WHAT YOU ARE ASKED TO DO
Reproduce the data below in full and to the letter, images excepted.

================

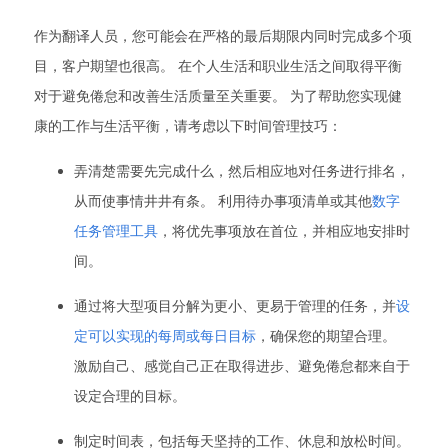
作为翻译人员，您可能会在严格的最后期限内同时完成多个项
目，客户期望也很高。 在个人生活和职业生活之间取得平衡
对于避免倦怠和改善生活质量至关重要。 为了帮助您实现健
康的工作与生活平衡，请考虑以下时间管理技巧：
弄清楚需要先完成什么，然后相应地对任务进行排名，
从而使事情井井有条。 利用待办事项清单或其他
数字
任务管理工具
，将优先事项放在首位，并相应地安排时
间。
通过将大型项目分解为更小、更易于管理的任务，并
设
定可以实现的每周或每日目标
，确保您的期望合理。
激励自己、感觉自己正在取得进步、避免倦怠都来自于
设定合理的目标。
制定时间表，包括每天坚持的工作、休息和放松时间。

================

WRITTEN ANSWER
作为翻译人员，您可能会在严格的最后期限内同时完成多个项
目，客户期望也很高。 在个人生活和职业生活之间取得平衡
对于避免倦怠和改善生活质量至关重要。 为了帮助您实现健
康的工作与生活平衡，请考虑以下时间管理技巧：
弄清楚需要先完成什么，然后相应地对任务进行排名，
从而使事情井井有条。 利用待办事项清单或其他
数字
任务管理工具
，将优先事项放在首位，并相应地安排时
间。
通过将大型项目分解为更小、更易于管理的任务，并
设
定可以实现的每周或每日目标
，确保您的期望合理。
激励自己、感觉自己正在取得进步、避免倦怠都来自于
设定合理的目标。
制定时间表，包括每天坚持的工作、休息和放松时间。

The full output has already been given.